## Quick Tour

The following examples show how to get started with the `unstructured` library. See
our [documentation page](https://unstructured-io.github.io/unstructured) for a full description
of the features in the library.

In [1]:
# Install Requirements
!apt-get -qq install poppler-utils tesseract-ocr
# Upgrade Pillow to latest version
%pip install -q --user --upgrade pillow
# Install Python Packages
%pip install -q unstructured["local-inference"]==0.5.2 layoutparser
# upgrade to the latest, though has not been tested
# %pip install -q --upgrade unstructured layoutparser
%pip install -q "detectron2@git+https://github.com/facebookresearch/detectron2.git@v0.6#egg=detectron2"

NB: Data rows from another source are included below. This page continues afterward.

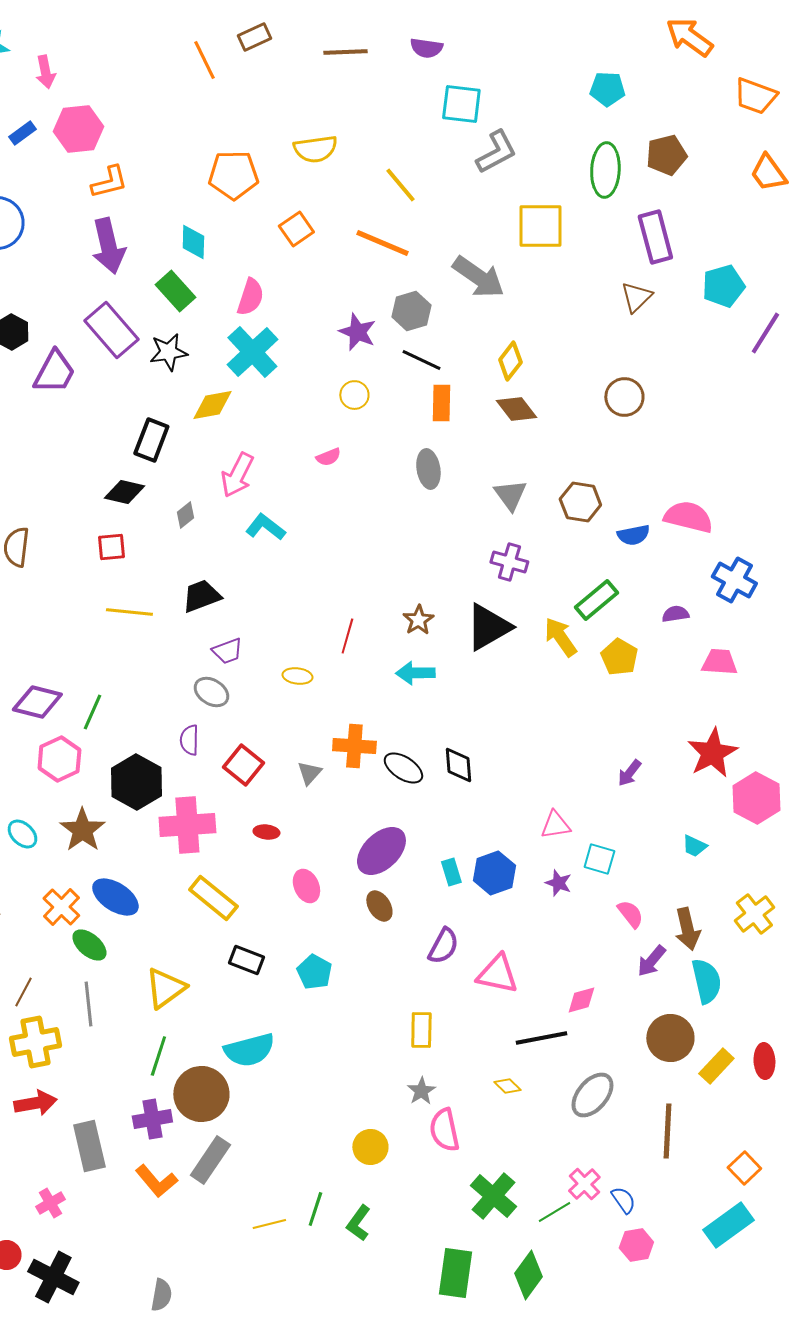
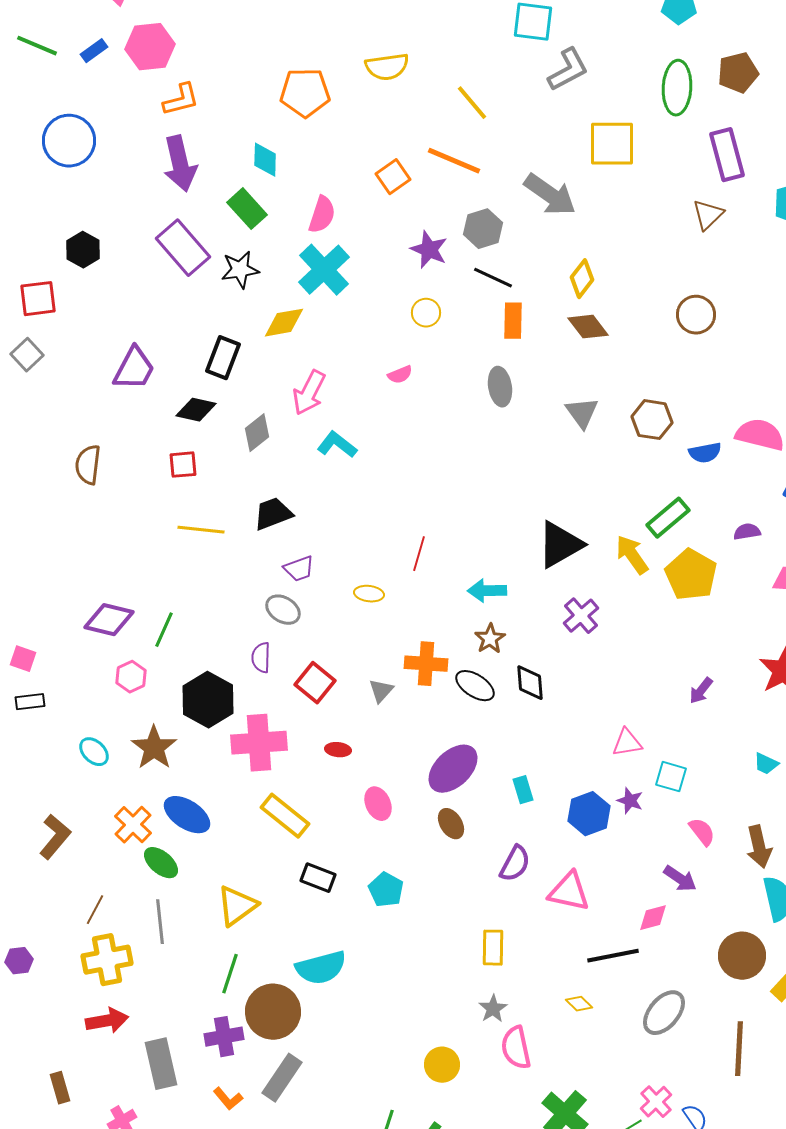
orange square: (296, 229) -> (393, 177), moved
purple trapezoid: (54, 372) -> (134, 369), moved
gray diamond: (185, 515) -> (257, 433), size x1.4
purple cross: (509, 562) -> (581, 616), moved, turned 33
brown star: (418, 620) -> (490, 639), moved
yellow pentagon: (619, 657) -> (691, 575), size x1.4
pink hexagon: (59, 759) -> (131, 677), size x0.7
blue hexagon: (494, 873) -> (589, 814), moved
purple arrow: (651, 961) -> (680, 879), moved, turned -96
orange L-shape: (156, 1181) -> (228, 1099), size x0.7

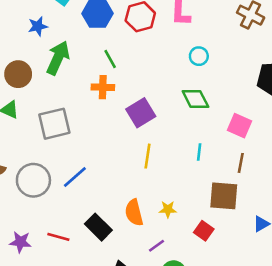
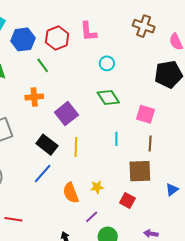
green line: (110, 59) -> (43, 65), moved
blue line: (75, 177) -> (43, 173), moved
black rectangle: (98, 227) -> (47, 145), moved

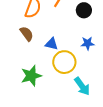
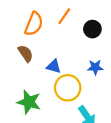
green star: (31, 76) -> (29, 102), turned 30

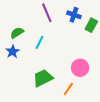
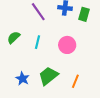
blue star: (13, 52) -> (22, 79), moved
pink circle: (80, 68) -> (67, 45), moved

Selecting previously unselected package poppler-utils.
(Reading database ... 122349 files and directories currently installed.)
Preparing to unpack .../poppler-utils_0.86.1-0ubuntu1.1_amd64.deb ...
Unpacking poppler-utils (0.86.1-0ubuntu1.1) ...
Selecting previously unselected package tesseract-ocr-eng.
Preparing to unpack .../tesseract-ocr-eng_1%3a4.00~git30-7274cfa-1_all.deb ...
Unpacking tesseract-ocr-eng (1:4.00~git30-7274cfa-1) ...
Selecting previously unselected package tesseract-ocr-osd.
Preparing to unpack .../tesseract-ocr-osd_1%3a4.00~git30-7274cfa-1_all.deb ...
Unpacking tesseract-ocr-osd (1:4.00~git30-7274cfa-1) ...
Selecting previously unselected package tesseract-ocr.
Preparing to unpack .../tesseract-ocr_4.1.1-2build2_amd64.deb ...
Unpacking tesseract-ocr (4.1.1-2build2) ...
Setting up tesseract-ocr-eng (1:4.00~git30-7274cfa-1) ...
Setting up tesseract-ocr-osd (1:4.00~git30-7274cfa-1) ...
Setting up poppler-utils (0.86.1-0ubuntu1.1) ...
Setting up tesseract-ocr (4.1.1-2b

See our [example docs page](https://github.com/Unstructured-IO/unstructured/tree/main/example-docs) to find example docs used in this tutorial. You can also upload your own files by clicking on “Choose Files” on the left panel then select and upload the file to Colab.

In [2]:
!mkdir example-docs
# Install example-10k.html and layout-parser-paper.pdf
!wget  https://raw.githubusercontent.com/Unstructured-IO/unstructured/main/example-docs/example-10k.html -P example-docs
!wget  https://raw.githubusercontent.com/Unstructured-IO/unstructured/main/example-docs/layout-parser-paper-fast.pdf -P example-docs

--2023-04-05 23:47:49--  https://raw.githubusercontent.com/Unstructured-IO/unstructured/main/example-docs/example-10k.html
Resolving raw.githubusercontent.com (raw.githubusercontent.com)... 185.199.108.133, 185.199.109.133, 185.199.110.133, ...
Connecting to raw.githubusercontent.com (raw.githubusercontent.com)|185.199.108.133|:443... connected.
HTTP request sent, awaiting response... 200 OK
Length: 2456707 (2.3M) [text/plain]
Saving to: ‘example-docs/example-10k.html’


2023-04-05 23:47:50 (36.0 MB/s) - ‘example-docs/example-10k.html’ saved [2456707/2456707]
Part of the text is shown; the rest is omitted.